_Activity_: Your reproduction of the entries should be exact and should contain no pictures.

START Supplied entries

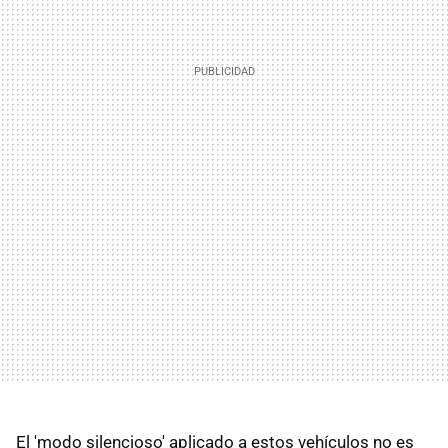
El 'modo silencioso' aplicado a estos vehículos no es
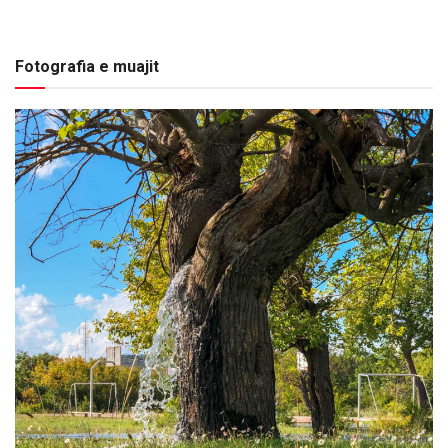
Fotografia e muajit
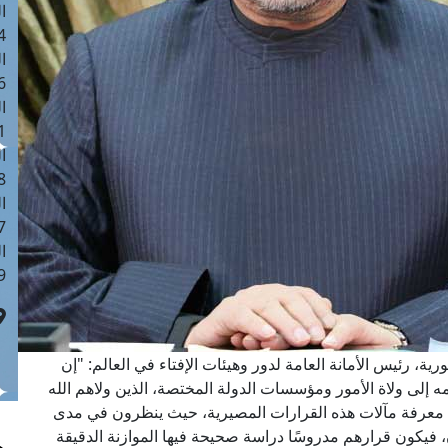
ا
 :41
ا
 :17
ا
 : 1
ا
8
ا
: 44
ا
 :9
ة، رئيس الأمانة العامة لدور وهيئات الإفتاء في العالم: "إن
يمه إلى ولاة الأمور ومؤسسات الدولة المختصة، الذين ولاهم الله
لى معرفة مآلات هذه القرارات المصيرية، حيث ينظرون في مدى
 فيكون قرارهم مدروسًا دراسة صحيحة فيها الموازنة الدقيقة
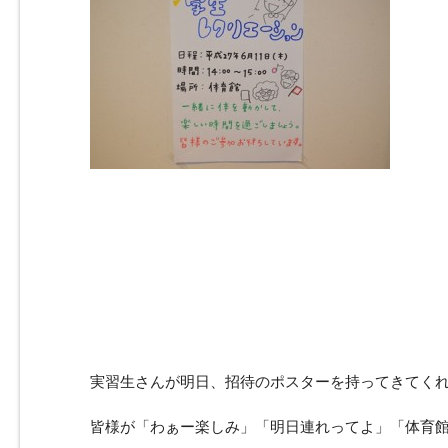
実習生さんが明日、招待のポスターを持ってきてく
皆様が「わぁー楽しみ」「明日連れってよ」「体育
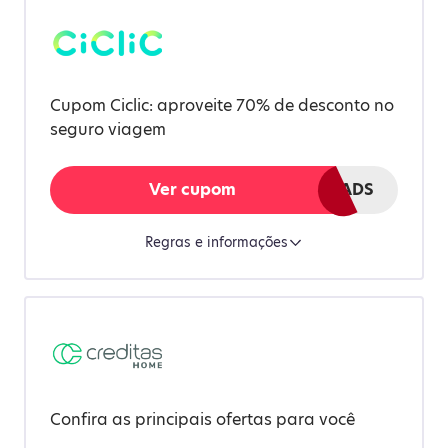
Cupom Ciclic: aproveite 70% de desconto no
seguro viagem
Ver cupom
CITYADS
Regras e informações
Confira as principais ofertas para você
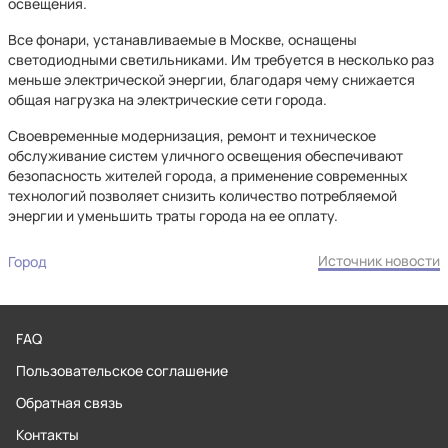
освещения.
Все фонари, устанавливаемые в Москве, оснащены
светодиодными светильниками. Им требуется в несколько раз
меньше электрической энергии, благодаря чему снижается
общая нагрузка на электрические сети города.
Своевременные модернизация, ремонт и техническое
обслуживание систем уличного освещения обеспечивают
безопасность жителей города, а применение современных
технологий позволяет снизить количество потребляемой
энергии и уменьшить траты города на ее оплату.
Источник новости
Город
FAQ
Пользовательское соглашение
Обратная связь
Контакты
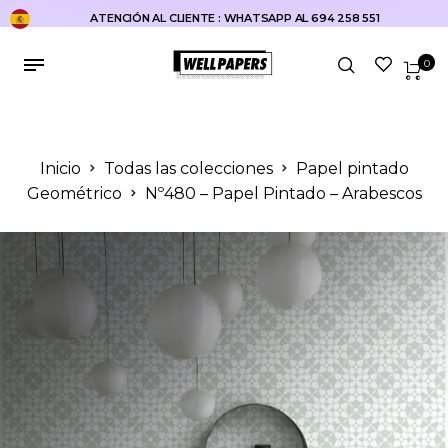
ATENCIÓN AL CLIENTE : WHATSAPP AL 694 258 551
0
Inicio
Todas las colecciones
Papel pintado
Geométrico
Nº480 – Papel Pintado – Arabescos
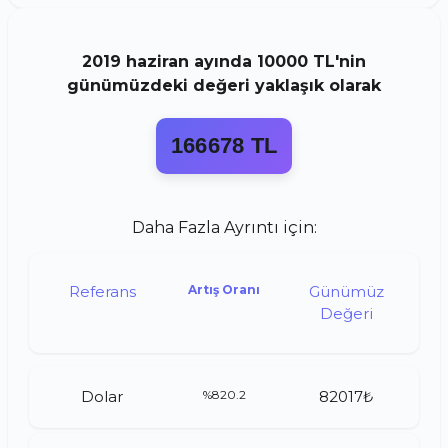
2019
haziran
ayında
10000 TL
'nin
günümüzdeki değeri yaklaşık olarak
166678 TL
Daha Fazla Ayrıntı için:
Referans
Artış Oranı
Günümüz
Değeri
Dolar
%820.2
82017₺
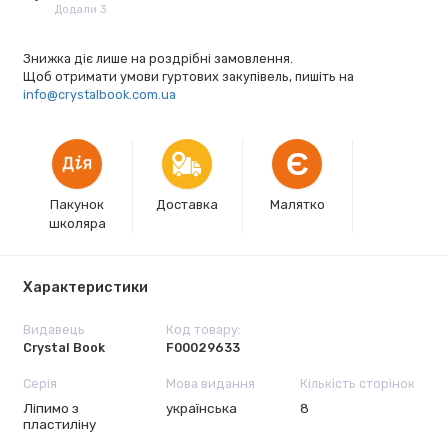
Додали 3
Знижка діє лише на роздрібні замовлення.
Щоб отримати умови гуртових закупівель, пишіть на
info@crystalbook.com.ua
Є
Пакунок
Доставка
Малятко
школяра
Характеристики
Видавець
Код товару:
Crystal Book
F00029633
Серія
Мова видання
Кількість сторінок
Ліпимо з
українська
8
пластиліну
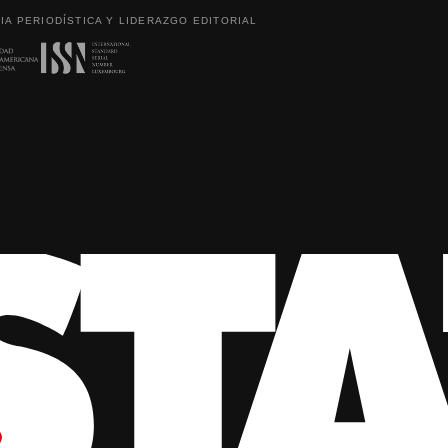
IA PERIODÍSTICA Y LIDERAZGO EDITORIAL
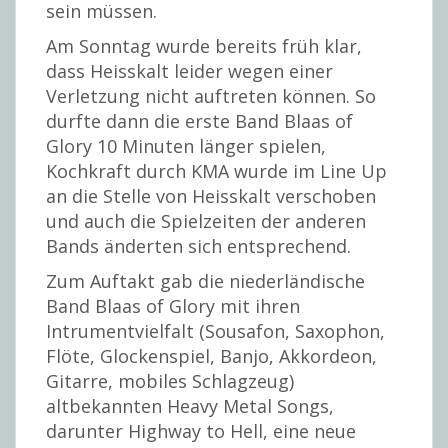
sein müssen.
Am Sonntag wurde bereits früh klar,
dass Heisskalt leider wegen einer
Verletzung nicht auftreten können. So
durfte dann die erste Band Blaas of
Glory 10 Minuten länger spielen,
Kochkraft durch KMA wurde im Line Up
an die Stelle von Heisskalt verschoben
und auch die Spielzeiten der anderen
Bands änderten sich entsprechend.
Zum Auftakt gab die niederländische
Band Blaas of Glory mit ihren
Intrumentvielfalt (Sousafon, Saxophon,
Flöte, Glockenspiel, Banjo, Akkordeon,
Gitarre, mobiles Schlagzeug)
altbekannten Heavy Metal Songs,
darunter Highway to Hell, eine neue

END Supplied entries

_Solution_:
El 'modo silencioso' aplicado a estos vehículos no es
Fotografia e muajit
ا
 :41
ا
 :17
ا
 : 1
ا
8
ا
: 44
ا
 :9
ة، رئيس الأمانة العامة لدور وهيئات الإفتاء في العالم: "إن
يمه إلى ولاة الأمور ومؤسسات الدولة المختصة، الذين ولاهم الله
لى معرفة مآلات هذه القرارات المصيرية، حيث ينظرون في مدى
 فيكون قرارهم مدروسًا دراسة صحيحة فيها الموازنة الدقيقة
実習生さんが明日、招待のポスターを持ってきてく
皆様が「わぁー楽しみ」「明日連れってよ」「体育
Cupom Ciclic: aproveite 70% de desconto no
seguro viagem
Ver cupom
CITYADS
Regras e informações
Confira as principais ofertas para você
освещения.
Все фонари, устанавливаемые в Москве, оснащены
светодиодными светильниками. Им требуется в несколько раз
меньше электрической энергии, благодаря чему снижается
общая нагрузка на электрические сети города.
Своевременные модернизация, ремонт и техническое
обслуживание систем уличного освещения обеспечивают
безопасность жителей города, а применение современных
технологий позволяет снизить количество потребляемой
энергии и уменьшить траты города на ее оплату.
Источник новости
Город
FAQ
Пользовательское соглашение
Обратная связь
Контакты
ATENCIÓN AL CLIENTE : WHATSAPP AL 694 258 551
0
Inicio
Todas las colecciones
Papel pintado
Geométrico
Nº480 – Papel Pintado – Arabescos
2019
haziran
ayında
10000 TL
'nin
günümüzdeki değeri yaklaşık olarak
166678 TL
Daha Fazla Ayrıntı için:
Referans
Artış Oranı
Günümüz
Değeri
Dolar
%820.2
82017₺
Додали 3
Знижка діє лише на роздрібні замовлення.
Щоб отримати умови гуртових закупівель, пишіть на
info@crystalbook.com.ua
Є
Пакунок
Доставка
Малятко
школяра
Характеристики
Видавець
Код товару:
Crystal Book
F00029633
Серія
Мова видання
Кількість сторінок
Ліпимо з
українська
8
пластиліну
IA PERIODÍSTICA Y LIDERAZGO EDITORIAL
sein müssen.
Am Sonntag wurde bereits früh klar,
dass Heisskalt leider wegen einer
Verletzung nicht auftreten können. So
durfte dann die erste Band Blaas of
Glory 10 Minuten länger spielen,
Kochkraft durch KMA wurde im Line Up
an die Stelle von Heisskalt verschoben
und auch die Spielzeiten der anderen
Bands änderten sich entsprechend.
Zum Auftakt gab die niederländische
Band Blaas of Glory mit ihren
Intrumentvielfalt (Sousafon, Saxophon,
Flöte, Glockenspiel, Banjo, Akkordeon,
Gitarre, mobiles Schlagzeug)
altbekannten Heavy Metal Songs,
darunter Highway to Hell, eine neue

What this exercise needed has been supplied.